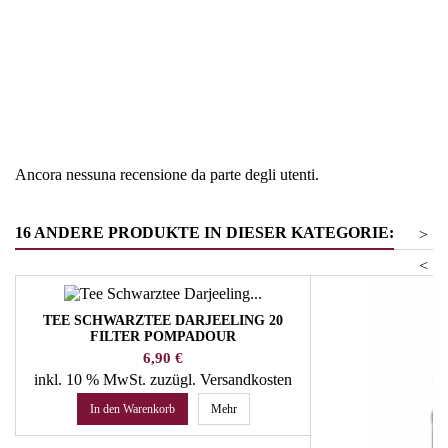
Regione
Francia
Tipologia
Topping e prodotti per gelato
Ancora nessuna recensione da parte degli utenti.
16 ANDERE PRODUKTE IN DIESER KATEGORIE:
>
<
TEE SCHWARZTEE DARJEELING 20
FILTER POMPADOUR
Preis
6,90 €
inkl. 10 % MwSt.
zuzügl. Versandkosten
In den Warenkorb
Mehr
###
The copy must include every record exactly and none of the pictures.

Regione
Francia
Tipologia
Topping e prodotti per gelato
Ancora nessuna recensione da parte degli utenti.
16 ANDERE PRODUKTE IN DIESER KATEGORIE:
>
<
TEE SCHWARZTEE DARJEELING 20
FILTER POMPADOUR
Preis
6,90 €
inkl. 10 % MwSt.
zuzügl. Versandkosten
In den Warenkorb
Mehr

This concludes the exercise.